Projeto em que são monitorados os atropelamentos de animais silvestres na BR 359, que interliga o município de Coxim (MS) a Mineiros (Goiás), onde são encontrados, quinzenalmente, um índice de 22 animais mortos, sendo os mais identificados: tamanduá, lobinho, tatu e anta.
Os resultados obtidos, em 29 campanhas de monitoramento, somam cerca de 653 animais atropelados. Observações de campo constataram ainda que a maior incidência de atropelamento se deu em áreas próximas a córregos em fundo de vales, locais com maior concentração de vegetação e de modo continuo, e mesmo próximas a regiões de grande ocorrência de cupinzeiros.
Para o coordenador do Estrada Viva, o professor da Uems, Afrânio Soriano, o Projeto é uma proposta para o estabelecimento de um protocolo de ações para as estradas de Mato Grosso do Sul na prevenção e mitigação de impactos. A ideia é subsidiar a elaboração de uma política pública para que o Governo do Estado, por meio da Agesul, possa implantar um programa permanente, junto às estradas do MS como um todo. Deste modo a perspectiva de se constituir um fórum, reunindo universidades, ONGs, promotores públicos, Instituto Brasileiro do Meio Ambiente e dos Recursos Naturais Renováveis (Ibama) e Instituto de Meio Ambiente de Mato Grosso do Sul (Imasul) para dividir responsabilidades e pactuar soluções concretas e viáveis para prevenção e mitigação acidentes com animais nas estradas”.
O professor ainda ressalta que o Estado, por meio da Agesul, está assumindo um papel protagonista neste caso e que a Uems é parceira, “pois não é possível mais admitir essa ‘catástrofe’ que vemos diariamente em nossas estradas”. O projeto de monitoramento é apenas a primeira fase (diagnóstico), mas com base neste já é possível promover algumas intervenções (segunda fase) como estabelecimento de sinalização educativa e de advertência, redutores de velocidades, campanhas de educação ambiental com usuários e comunidade, colocação de cercas em passagens de fauna, e levantamento de fauna silvestre para definição de risco potencial, etc.
O diretor de Meio Ambiente e Segurança do Trabalho da Agesul, Pedro Celso de Oliveira Fernandes, destaca que é a primeira vez que a Agência está fazendo este trabalho com qualidade técnica. “Vai melhorar muito a qualidade, com mais segurança para os usuários e a proteção da própria fauna.
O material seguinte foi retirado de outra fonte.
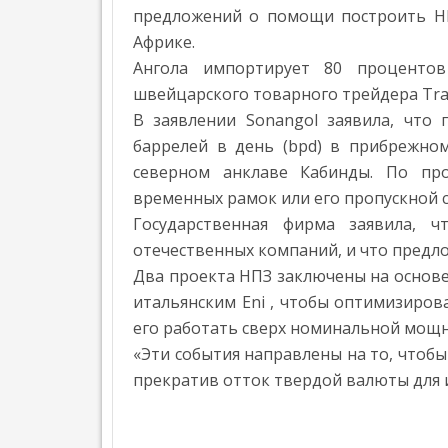
НАГРАДИЛИ
Л
УЧЕНЫЕ «РОСАТОМА» ПРЕДСТАВИЛИ НА 
предложений о помощи построить НП
АВТОМАТИЗАЦИЯ
ПЕЧАТИ
ЛУЧШИЕ
Е
Африке.
ПОСТАВКИ МОБИЛЬНЫХ РОБОТОВ В МИРЕ В
Н
В
АВТОМАТИЗАЦИЯ
ПРОЕКТЫ
Н
Ангола импортирует 80 процентов
РОССИИ
ПО
О
швейцарского товарного трейдера Trafi
»
С
3D-
Т
В заявлении Sonangol заявила, что
ПЕЧАТИ
Ь
баррелей в день (bpd) в прибрежно
В
Т
северном анклаве Кабинды. По про
ПРОМЫШЛЕННОСТИ,
Е
временных рамок или его пропускной с
МЕДИЦИНЕ,
НАГРАЖДЕНИЕ
Х
OMRON
Н
Государственная фирма заявила, 
СТРОИТЕЛЬСТВЕ
ПОБЕДИТЕЛЕЙ
О
ОТКРЫЛ
отечественных компаний, и что предл
И
ПЕРВОЙ
Л
НОВЫЙ
О
Два проекта НПЗ заключены на основе
ИСКУССТВЕ
ВСЕРОССИЙСКОЙ
ЦЕНТР
Г
итальянским Eni , чтобы оптимизиров
»
ПРЕМИИ
И
ПЕРЕДОВЫХ
его работать сверх номинальной мощно
ПО
И
ПРОИЗВОДСТВЕННЫХ
АДДИТИВНЫМ
«Эти события направлены на то, чтобы
Э
ТЕХНОЛОГИЙ
ТЕХНОЛОГИЯМ
К
прекратив отток твердой валюты для и
В
О
«ЛИДЕРЫ
Н
СИДНЕЕ
ФОРМЫ»
О
»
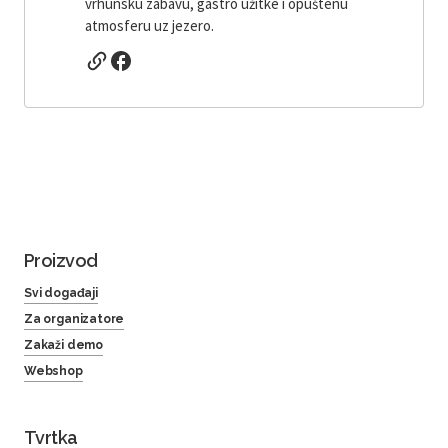
vrhunsku zabavu, gastro užitke i opuštenu
atmosferu uz jezero.
Proizvod
Svi događaji
Za organizatore
Zakaži demo
Webshop
Tvrtka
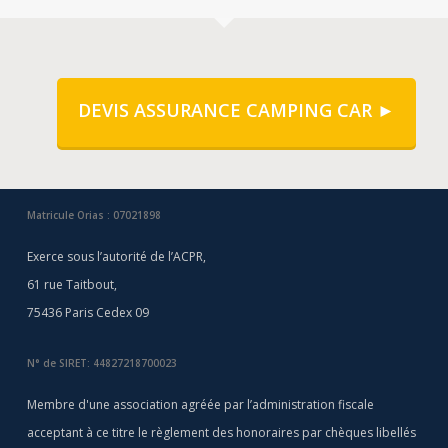
DEVIS ASSURANCE CAMPING CAR ►
Matricule Orias : 07021898
Exerce sous l’autorité de l’ACPR,
61 rue Taitbout,
75436 Paris Cedex 09
N° de SIRET: 44827218700023
Membre d'une association agréée par l’administration fiscale
acceptant à ce titre le règlement des honoraires par chèques libellés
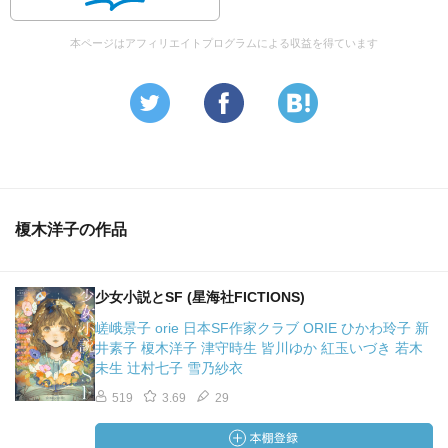
本ページはアフィリエイトプログラムによる収益を得ています
榎木洋子の作品
少女小説とSF (星海社FICTIONS)
嵯峨景子 orie 日本SF作家クラブ ORIE ひかわ玲子 新
井素子 榎木洋子 津守時生 皆川ゆか 紅玉いづき 若木
未生 辻村七子 雪乃紗衣
519
3.69
29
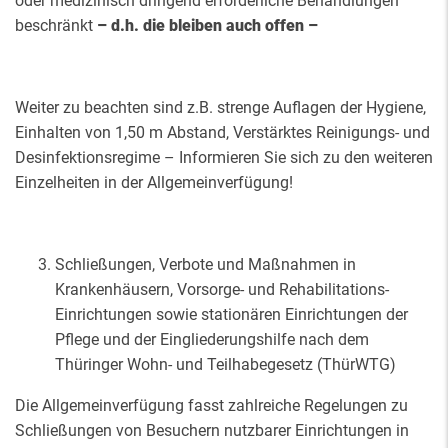
oder medizinisch dringend erforderliche Behandlungen
beschränkt
– d.h. die bleiben auch offen –
Weiter zu beachten sind z.B. strenge Auflagen der Hygiene,
Einhalten von 1,50 m Abstand, Verstärktes Reinigungs- und
Desinfektionsregime – Informieren Sie sich zu den weiteren
Einzelheiten in der Allgemeinverfügung!
Schließungen, Verbote und Maßnahmen in
Krankenhäusern, Vorsorge- und Rehabilitations-
Einrichtungen sowie stationären Einrichtungen der
Pflege und der Eingliederungshilfe nach dem
Thüringer Wohn- und Teilhabegesetz (ThürWTG)
Die Allgemeinverfügung fasst zahlreiche Regelungen zu
Schließungen von Besuchern nutzbarer Einrichtungen in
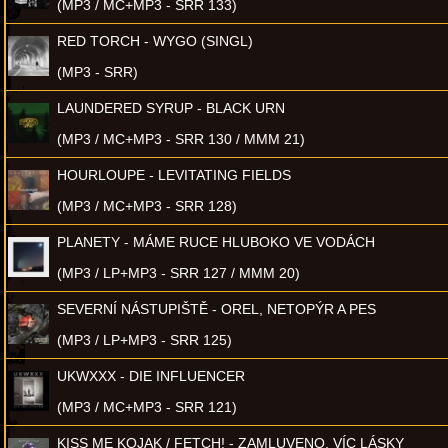
(MP3 / MC+MP3 - SRR 133)
RED TORCH - WYGO (SINGL)
(MP3 - SRR)
LAUNDERED SYRUP - BLACK URN
(MP3 / MC+MP3 - SRR 130 / MMM 21)
HOURLOUPE - LEVITATING FIELDS
(MP3 / MC+MP3 - SRR 128)
PLANETY - MÁME RUCE HLUBOKO VE VODÁCH
(MP3 / LP+MP3 - SRR 127 / MMM 20)
SEVERNÍ NÁSTUPIŠTĚ - OREL, NETOPÝR A PES
(MP3 / LP+MP3 - SRR 125)
UKWXXX - DIE INFLUENCER
(MP3 / MC+MP3 - SRR 121)
KISS ME KOJAK / FETCH! - ZAMLUVENO, VÍC LÁSKY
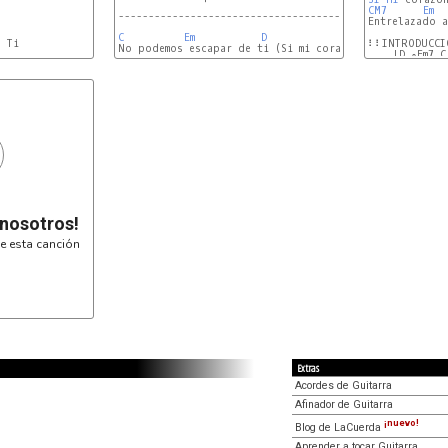
CM7
Em
--------------------------------------------
Entrelazado a
C
Em
D
 Ti

⠇⠇INTRODUCCI
No podemos escapar de ti (Si mi corazón está)

    |D ∘Em7 C
 nosotros!
e esta canción
Extras
Acordes de Guitarra
Afinador de Guitarra
¡nuevo!
Blog de LaCuerda
Aprender a tocar Guitarra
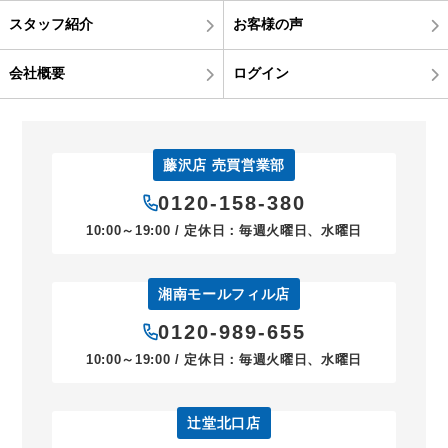
スタッフ紹介
お客様の声
会社概要
ログイン
藤沢店 売買営業部
0120-158-380
10:00～19:00 / 定休日：毎週火曜日、水曜日
湘南モールフィル店
0120-989-655
10:00～19:00 / 定休日：毎週火曜日、水曜日
辻堂北口店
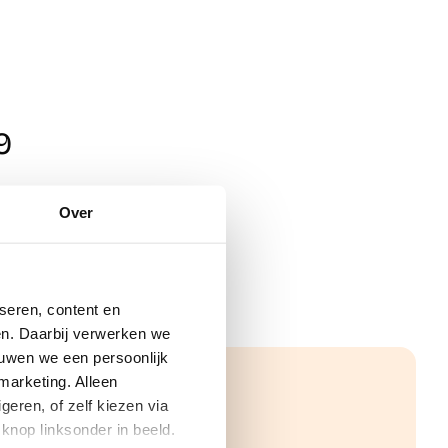
9
Over
seren, content en
gen. Daarbij verwerken we
ouwen we een persoonlijk
marketing. Alleen
eren, of zelf kiezen via
knop linksonder in beeld.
Tudo começou com uma demanda jurídica, com exigência do Imasul para monitoramento da fauna”.
Ele ainda observa que a parceria com a Uems é um benefício que atingirá diretamente a população. “É benefício para todos os envolvidos: os alunos e professores podem participar de atividade práticas; a Secretaria de Infraestrutura; e diretamente o cidadão que será beneficiado com mais segurança de tráfico, com custo muito reduzido”.
De acordo com o estudo, os fragmentos de vegetação e o tráfego de veículos foram, provavelmente, os fatores que mais contribuíram para esse índice de mortes. “Neste percurso, de Alcinópolis (MS) a Mineiros (GO), há mais áreas agrícolas, tráfego de veículos pesados e pouca circulação de veículos leves”, mostram as análises.
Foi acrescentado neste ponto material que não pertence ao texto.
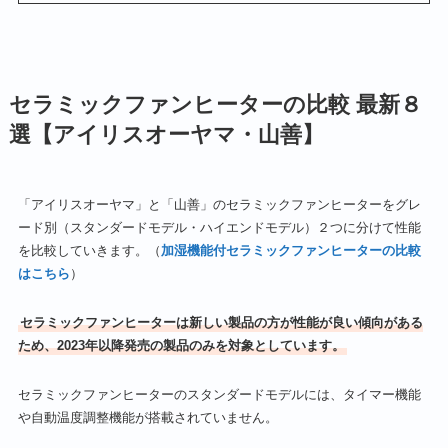
セラミックファンヒーターの比較 最新８
選【アイリスオーヤマ・山善】
「アイリスオーヤマ」と「山善」のセラミックファンヒーターをグレ
ード別（スタンダードモデル・ハイエンドモデル）２つに分けて性能
を比較していきます。（
加湿機能付セラミックファンヒーターの比較
はこちら
）
セラミックファンヒーターは新しい製品の方が性能が良い傾向がある
ため、2023年以降発売の製品のみを対象としています。
セラミックファンヒーターのスタンダードモデルには、タイマー機能
や自動温度調整機能が搭載されていません。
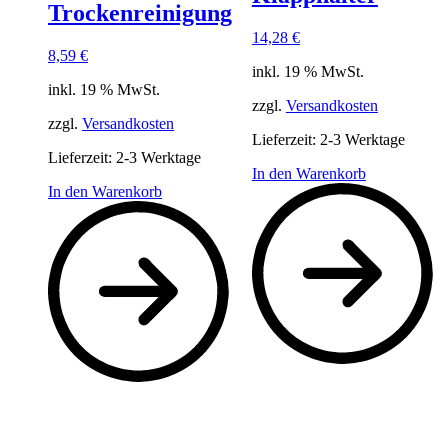
Trockenreinigung
14,28
€
8,59
€
inkl. 19 % MwSt.
inkl. 19 % MwSt.
zzgl.
Versandkosten
zzgl.
Versandkosten
Lieferzeit:
2-3 Werktage
Lieferzeit:
2-3 Werktage
In den Warenkorb
In den Warenkorb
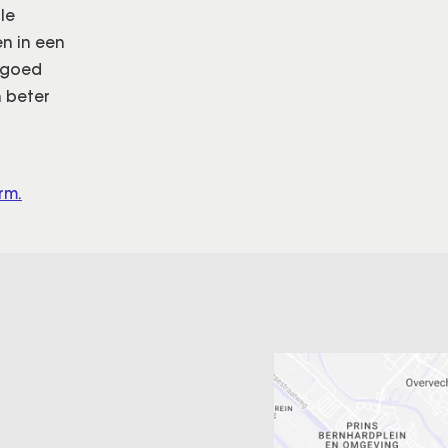
le
en in een
o goed
n beter
rm.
Quanto à composição da fauna atropelada tem se caracterizado pela ocorrência de Canídeos (como o lobo) e outros animais de pequeno porte atropelados. A ocorrência de pássaros atropelados no percurso de Coxim à Alcinópolis foi expressiva devido à presença de espécies da flora que são fontes de alimentos para estes, em especial para Psitacídeos (papagaios, periquitos, araras).
Os atropelamentos de grandes mamíferos, como a anta, foram registrados próximos ao Parque Nacional das Emas (em áreas de corredores, junto a fragmentos isolados de ambos os lados da pista e próximo a córregos). “A rodovia, nesse percurso, não possui sinalização e nem redutores de velocidade, sendo que os veículos pesados trafegam em alta velocidade e como muitos transportam grãos, invariavelmente, deixam cair alguns grãos que acabam por atrair animais para a rodovia”, revela o documento.
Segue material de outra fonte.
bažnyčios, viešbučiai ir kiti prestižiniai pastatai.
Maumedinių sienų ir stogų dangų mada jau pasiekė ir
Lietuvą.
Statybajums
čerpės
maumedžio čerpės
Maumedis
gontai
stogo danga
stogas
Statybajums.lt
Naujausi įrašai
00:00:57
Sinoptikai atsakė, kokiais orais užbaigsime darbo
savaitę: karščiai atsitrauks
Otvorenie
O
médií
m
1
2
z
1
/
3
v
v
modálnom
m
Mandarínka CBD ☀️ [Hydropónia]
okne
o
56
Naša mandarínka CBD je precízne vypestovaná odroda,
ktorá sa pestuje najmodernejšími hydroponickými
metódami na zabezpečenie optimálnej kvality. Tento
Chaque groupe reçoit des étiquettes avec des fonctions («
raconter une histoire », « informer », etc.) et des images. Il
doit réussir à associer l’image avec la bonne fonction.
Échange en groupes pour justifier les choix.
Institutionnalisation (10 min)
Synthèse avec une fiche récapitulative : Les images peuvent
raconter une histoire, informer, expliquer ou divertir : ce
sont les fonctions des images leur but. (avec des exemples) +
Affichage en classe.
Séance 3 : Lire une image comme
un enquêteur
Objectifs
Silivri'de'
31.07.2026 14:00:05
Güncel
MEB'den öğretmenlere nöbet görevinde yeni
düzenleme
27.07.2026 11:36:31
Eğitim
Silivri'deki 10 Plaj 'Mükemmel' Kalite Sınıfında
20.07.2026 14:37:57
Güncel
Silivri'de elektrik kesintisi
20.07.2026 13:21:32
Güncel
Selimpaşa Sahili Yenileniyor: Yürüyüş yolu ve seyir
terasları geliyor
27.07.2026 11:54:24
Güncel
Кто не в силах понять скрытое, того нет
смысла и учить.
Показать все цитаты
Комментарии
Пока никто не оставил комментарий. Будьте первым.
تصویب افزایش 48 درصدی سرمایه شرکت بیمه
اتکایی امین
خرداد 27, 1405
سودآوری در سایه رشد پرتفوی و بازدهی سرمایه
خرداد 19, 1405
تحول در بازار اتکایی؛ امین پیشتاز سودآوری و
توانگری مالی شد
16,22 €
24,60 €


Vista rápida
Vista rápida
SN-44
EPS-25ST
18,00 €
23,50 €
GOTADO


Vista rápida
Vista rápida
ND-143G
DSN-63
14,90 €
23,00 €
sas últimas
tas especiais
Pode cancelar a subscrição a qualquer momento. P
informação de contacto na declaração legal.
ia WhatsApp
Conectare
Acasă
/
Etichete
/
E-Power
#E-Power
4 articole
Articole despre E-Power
Segundo o coordenador do projeto, com os dados existentes já seria possível iniciar a segunda fase, principalmente, para identificar e localizar as grandes populações de risco e estabelecer um plano de manejo/contingencial, “queremos pesquisar novos métodos utilizando VANTs [Veículos Aéreos Não Tripulados) e sensores térmicos”, acrescenta.
“Queremos propor uma maneira de compatibilizar a área de vida dos animais silvestres e a produção agrícola. A população da fauna está diminuindo e a estrada acaba sendo um fator muito antrópico, de muita interferência para a população silvestre. Estradas se não forem bem manejadas no ponto de vista da fauna, são fontes de morte, tanto para os seres humanos, por conta do perigo de acidentes, como para os animais”, ressalta.
Uma importante conquista obtida recentemente – neste mês -, embora de modo indireto, foi a aprovação da construção do Centro de Triagem e Reabilitação de Animais Silvestres de Mineiros, que será o terceiro do estado de Goiás e que segundo seu idealizador, o engenheiro florestal, André Luiz de Oliveira, da Secretaria de Meio Ambiente de Mineiros, os dados do monitoramento foram um dos principais fatores para a aprovação do Projeto.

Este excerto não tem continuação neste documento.